The view from the Air-Asia flight as we approached Sultan Iskandarmuda International Airport was one of peace and serenity: there lay Banda Aceh, at the northern end of Sumatra where the Straits of Melaka meet the Indian Ocean, hugged by green hills below which rice-fields nestled.
I was in Banda Aceh, the capital of Nanggroe Aceh Darussalam, for about 4 days with my eldest sister and her husband to attend a wedding reception. The bride is the daughter of Pak Amir (extreme left),
an acquaintance of my husband whose respective companies were involved in the construction of an orphanage in Sigli 150 km to the east of Banda Aceh. (Hubby joined us on the day of the reception and stayed one night).

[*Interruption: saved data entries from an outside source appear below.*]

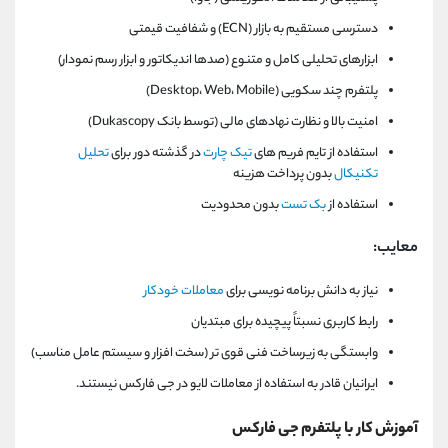
دسترسی مستقیم به بازار (ECN) و شفافیت قیمتی
ابزارهای تحلیلی کامل و متنوع (صدها اندیکاتور و ابزار رسم نمودار)
پلتفرم چند سکویی (Desktop، Web، Mobile)
امنیت بالا و نظارت نهادهای مالی (توسط بانک Dukascopy)
استفاده از تایم فریم های
تیک چارت
در گذشته دور برای
تحلیل
تکنیکال
بدون پرداخت هزینه
استفاده از
بک تست
بدون محدودیت
معایب:
نیاز به دانش برنامه‌ نویسی برای
معاملات خودکار
رابط کاربری نسبتاً پیچیده برای مبتدیان
وابستگی به زیرساخت فنی قوی‌ تر (سخت‌ افزار و سیستم‌ عامل مناسب)
ایرانیان قادر به استفاده از معاملات لایو در جی فارکس نیستند.
آموزش کار با پلتفرم جی فارکس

Right-click here for an Encarta map of Aceh in relation to Peninsular Malaysia.
Pak Amir had graciously provided us the use of a car and a guide-cum-driver, Pak Hatta. Upon fetching us at the airport, Pak Hatta, a young father of two, took us on a quick tour of the part of Banda Aceh that was devastated by the great Tsunami of 26/12/2004. We noted that some houses had been re-built but mostly what we saw were roofless concrete structures - much-damaged and apparently abandoned; their occupants, likely to have been whole families, probably perished, according to Pak Hatta. Off course houses made of timber simply disintegrated and were washed as far as 7 km inland.
Pak Hatta remembered that the earthquake preceding the tsunami was extremely powerful, at first shaking front to back and then side-ways and after that the earth shook in powerful wave-like motions for what seemed a long time. There was no other thought in his mind except that hari kiamat was upon them. He was fortunate that he had run for dear life when he heard screams of "LARI! LARI!" when the tsunami came. Of his family only one cousin could not be found.

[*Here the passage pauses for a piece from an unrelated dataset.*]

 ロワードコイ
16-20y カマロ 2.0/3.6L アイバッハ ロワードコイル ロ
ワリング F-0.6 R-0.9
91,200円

Not so with Pak Amir. He was fleeing with his family when they were swept by the water which engulfed the whole lower floor of his double-storey house, to a height of about 12 ft. He himself had clung to a tall tree while his three children had managed to save themselves, though unfortunately his wife (Al-marhummah Nurbaiti) had fallen down while running and was never found after that. Pak Amir, who has since re-married to Ibu Widyanti (extreme right in the wedding photo above) has built a 12 ft high wall on one side of his house as a reminder of the calamity.
As with the Al-Rahman mosque (photo below), Pak Amir's house had withstood the onslaught of the tsunami. It was there that hubby had camped in the early days of the orphanage project amidst the rubble of destroyed homes and shop-houses, with dirt-tracks passing for roads. In fact those days he had to travel by road all the way from Medan, a journey of 600 km distance dotted with army check-points and took about 14 hours. There were no hotels and everywhere was army personnel. No wonder he didn't let me tag along on his trips then.
But ever since Aceh province was granted autonomy by the Indonesian Parliament in 2006, whereby the local government enjoys 70 per cent of the revenues from the province's huge natural reserves, hubby noticed a very much more rapid pace of rebuilding, in Banda Aceh at least.
There are now many hotels, double-laned roads, an international airport, absolutely no soldiers, and people seemed to go about their businesses much more enthusiastically than before. Many overseas Acehnese have returned to contribute in the development and one of them eventually became the Governor of Aceh. Also not forgetting one who may have learnt a thing or two in Malaysia and that is the owner of a restaurant called Mamak Canai (alas we couldn't stop to take a photo of the shop when we were passing by).
Although some may feel that achieving autonomy as a hikmah of the tsunami, Pak Amir remarked that he still feels the trauma of his harrowing experience and is living with hypertension now. A lady still wanders among the traffic at a busy roundabout in town as if searching for something or someone, a loved one perhaps?